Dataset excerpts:
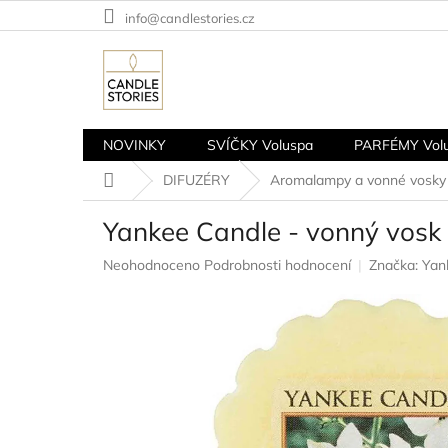
Přejít
info@candlestories.cz
na
obsah
NOVINKY
SVÍČKY Voluspa
PARFÉMY Vol
Domů
DIFUZÉRY
Aromalampy a vonné vosky
Yankee Candle - vonný vo
Průměrné
Neohodnoceno
Podrobnosti hodnocení
Značka:
Yan
hodnocení
produktu
je
0,0
z
5
hvězdiček.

| Problem requirements |
Print the line that contains "SVÍČKY Voluspa", then every later line of the entries above up to and including the last, all exactly as written.

| Task output |
SVÍČKY Voluspa
PARFÉMY Vol
Domů
DIFUZÉRY
Aromalampy a vonné vosky
Yankee Candle - vonný vo
Průměrné
Neohodnoceno
Podrobnosti hodnocení
Značka:
Yan
hodnocení
produktu
je
0,0
z
5
hvězdiček.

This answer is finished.